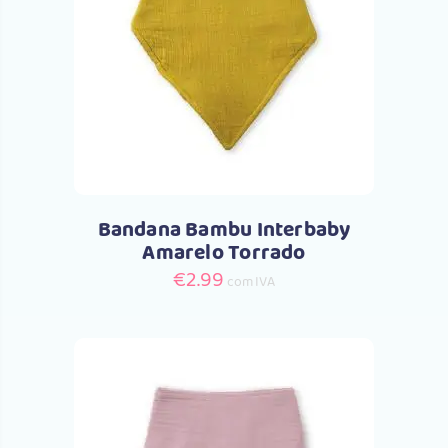
Comprar
Bandana Bambu Interbaby
Amarelo Torrado
€
2.99
com IVA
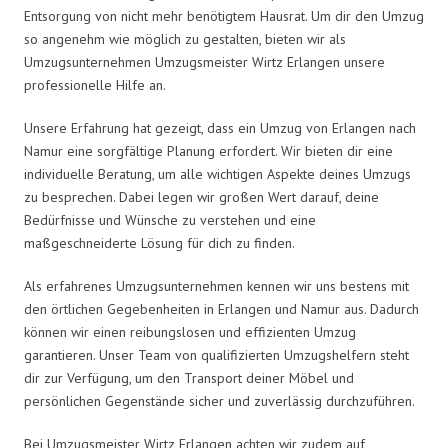
Entsorgung von nicht mehr benötigtem Hausrat. Um dir den Umzug
so angenehm wie möglich zu gestalten, bieten wir als
Umzugsunternehmen Umzugsmeister Wirtz Erlangen unsere
professionelle Hilfe an.
Unsere Erfahrung hat gezeigt, dass ein Umzug von Erlangen nach
Namur eine sorgfältige Planung erfordert. Wir bieten dir eine
individuelle Beratung, um alle wichtigen Aspekte deines Umzugs
zu besprechen. Dabei legen wir großen Wert darauf, deine
Bedürfnisse und Wünsche zu verstehen und eine
maßgeschneiderte Lösung für dich zu finden.
Als erfahrenes Umzugsunternehmen kennen wir uns bestens mit
den örtlichen Gegebenheiten in Erlangen und Namur aus. Dadurch
können wir einen reibungslosen und effizienten Umzug
garantieren. Unser Team von qualifizierten Umzugshelfern steht
dir zur Verfügung, um den Transport deiner Möbel und
persönlichen Gegenstände sicher und zuverlässig durchzuführen.
Bei Umzugsmeister Wirtz Erlangen achten wir zudem auf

*****

▶ **Work request**: Repeat the entries above verbatim, but only from the line that has "Bedürfnisse und Wünsche zu verstehen und eine" down to the line that has "den örtlichen Gegebenheiten", inclusive.

▶ **Exercise response**:
Bedürfnisse und Wünsche zu verstehen und eine
maßgeschneiderte Lösung für dich zu finden.
Als erfahrenes Umzugsunternehmen kennen wir uns bestens mit
den örtlichen Gegebenheiten in Erlangen und Namur aus. Dadurch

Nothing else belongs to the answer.